Only the lines holding the string "скорости" are needed; copy each of them from the data.
-------- DATA SUPPLIED --------
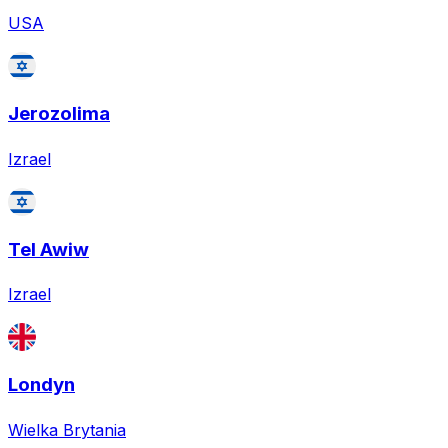
USA
Jerozolima
Izrael
Tel Awiw
Izrael
Londyn
Wielka Brytania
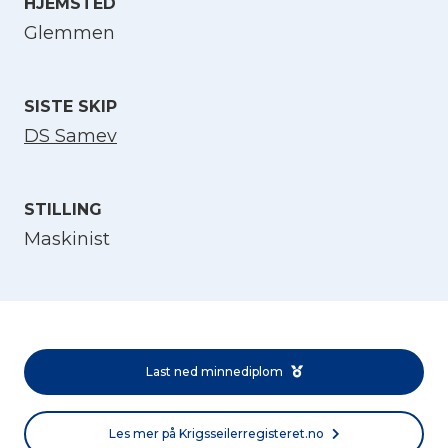
HJEMSTED
Glemmen
Velg språk
English
SISTE SKIP
DS Samev
Norsk bokmål
STILLING
Maskinist
Last ned minnediplom
Les mer på Krigsseilerregisteret.no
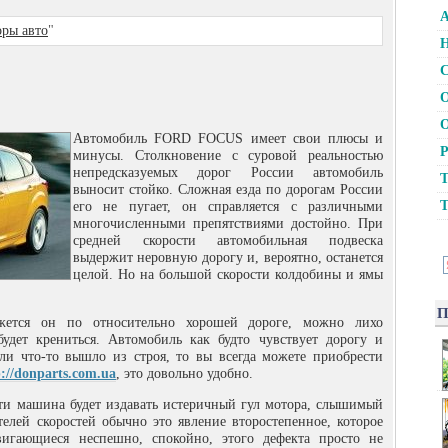
А
ры авто
"
Н
С
О
О
Автомобиль FORD FOCUS имеет свои плюсы и
Р
минусы. Столкновение с суровой реальностью
непредсказуемых дорог России автомобиль
Т
выносит стойко. Сложная езда по дорогам России
Т
его не пугает, он справляется с различными
многочисленными препятствиями достойно. При
средней скорости
автомобильная подвеска
выдержит неровную дорогу и, вероятно, останется
целой. Но на большой скорости колдобины и ямы
П
жется он по относительно хорошей дороге, можно лихо
удет крениться. Автомобиль как будто чувствует дорогу и
ли что-то вышло из строя, то вы всегда можете приобрести
p://donparts.com.ua
, это довольно удобно.
сти машина будет издавать истеричный гул мотора, слышимый
елей скоростей обычно это явление второстепенное, которое
вигающиеся неспешно, спокойно, этого дефекта просто не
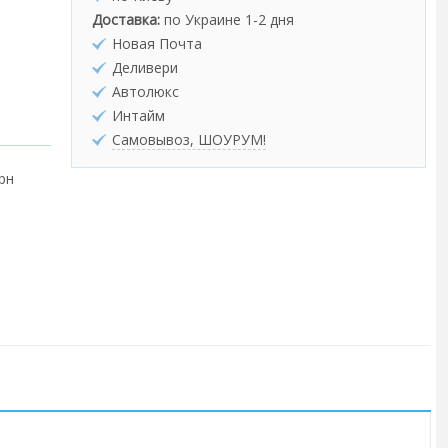
Доставка:
по Украине 1-2 дня
Новая Почта
Деливери
Автолюкс
Интайм
Самовывоз, ШОУРУМ!
грн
--------
YOUR SOLUTION >>
средней скорости
целой. Но на большой скорости колдобины и ямы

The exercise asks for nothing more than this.